Published online by Cambridge University Press: 15 September 2022
Introduction
Policy makers, professionals of all kinds and the general public now recognise a wide range of social factors as important determinants of health; if community health interventions can help to address such factors, they can play a valuable role in protecting and improving health and wellbeing (Shediac-Rizkallah and Bone, 1998). Publicly funded approaches that develop community capacity and connectedness may also promote stronger partnerships between communities and service providers, potentially leading to more appropriate forms of service provision. Yet, despite a high volume of research across the UK and elsewhere describing the problem of health inequalities, there is still comparatively little intervention research that helps to identify practical responses. There is also a growing expectation of ‘evidence-based practice’, which exerts great pressure to evaluate the effectiveness of community-level health interventions, although with regard to ‘what works’ at community level, there is a gap between the rhetoric of evidence-based policy and what happens on the ground, which is known to be far more complicated (Coote et al, 2004). There are thus questions about how such interventions should be evaluated and what constitutes ‘evidence’, especially when applied to novel approaches such as action research.

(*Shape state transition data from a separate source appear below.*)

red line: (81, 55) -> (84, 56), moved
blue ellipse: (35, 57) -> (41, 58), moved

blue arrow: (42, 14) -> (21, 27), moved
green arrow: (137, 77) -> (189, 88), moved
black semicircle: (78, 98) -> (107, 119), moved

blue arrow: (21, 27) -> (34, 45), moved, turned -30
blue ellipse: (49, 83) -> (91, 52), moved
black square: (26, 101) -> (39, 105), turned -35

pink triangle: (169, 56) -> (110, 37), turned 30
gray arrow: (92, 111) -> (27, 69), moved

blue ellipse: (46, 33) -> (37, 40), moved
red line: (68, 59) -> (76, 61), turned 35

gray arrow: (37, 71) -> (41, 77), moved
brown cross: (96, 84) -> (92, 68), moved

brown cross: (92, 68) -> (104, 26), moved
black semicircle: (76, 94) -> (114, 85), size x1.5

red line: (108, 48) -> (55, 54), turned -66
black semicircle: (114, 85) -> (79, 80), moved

The SHARP initiative has focused on generating learning and evidence from community-based action research that will be of use for policy and practice to address health inequalities. This chapter argues that learning and evidence can take many forms in this type of intervention, so we need to cultivate a broader understanding of what works, for whom, and at what cost. The philosophy, assumptions and principles on which community-level research is based have implications for both methodology and methods, and therefore the evidence produced.
We begin by summarising some challenges in evaluating community-based initiatives to improve health and wellbeing. We then introduce the question of what constitutes evidence and learning in the community setting for action research provided through the Sustainable Health Action Research Programme (SHARP). We describe the different approaches to evaluation and evidence taken by participants in one project, and by the overarching evaluation team whose responsibility it was to draw comparative lessons from all seven. We explain the different purposes and principles underpinning these levels of evaluation, the forms of evaluation questions asked, and the links between these and methodological choices around design, process and conduct.